## Exercise requirements
Retype the data that follows line by line, exactly, and leave its pictures out.

## Information supplied
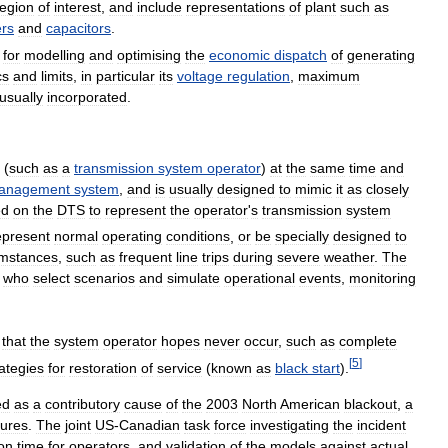
region
of
interest
,
and
include
representations
of
plant
such
as
rs
and
capacitors
.
for
modelling
and
optimising
the
economic
dispatch
of
generating
cs
and
limits
,
in
particular
its
voltage
regulation
,
maximum
usually
incorporated
.
(
such
as
a
transmission
system
operator
)
at
the
same
time
and
anagement
system
,
and
is
usually
designed
to
mimic
it
as
closely
ed
on
the
DTS
to
represent
the
operator
'
s
transmission
system
epresent
normal
operating
conditions
,
or
be
specially
designed
to
umstances
,
such
as
frequent
line
trips
during
severe
weather
.
The
,
who
select
scenarios
and
simulate
operational
events
,
monitoring
that
the
system
operator
hopes
never
occur
,
such
as
complete
[
5
]
rategies
for
restoration
of
service
(
known
as
black
start
).
ed
as
a
contributory
cause
of
the
2003
North
American
blackout
,
a
lures
.
The
joint
US
-
Canadian
task
force
investigating
the
incident
ion
time
for
operators
,
and
validation
of
the
models
against
actual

## Output
region
of
interest
,
and
include
representations
of
plant
such
as
rs
and
capacitors
.
for
modelling
and
optimising
the
economic
dispatch
of
generating
cs
and
limits
,
in
particular
its
voltage
regulation
,
maximum
usually
incorporated
.
(
such
as
a
transmission
system
operator
)
at
the
same
time
and
anagement
system
,
and
is
usually
designed
to
mimic
it
as
closely
ed
on
the
DTS
to
represent
the
operator
'
s
transmission
system
epresent
normal
operating
conditions
,
or
be
specially
designed
to
umstances
,
such
as
frequent
line
trips
during
severe
weather
.
The
,
who
select
scenarios
and
simulate
operational
events
,
monitoring
that
the
system
operator
hopes
never
occur
,
such
as
complete
[
5
]
rategies
for
restoration
of
service
(
known
as
black
start
).
ed
as
a
contributory
cause
of
the
2003
North
American
blackout
,
a
lures
.
The
joint
US
-
Canadian
task
force
investigating
the
incident
ion
time
for
operators
,
and
validation
of
the
models
against
actual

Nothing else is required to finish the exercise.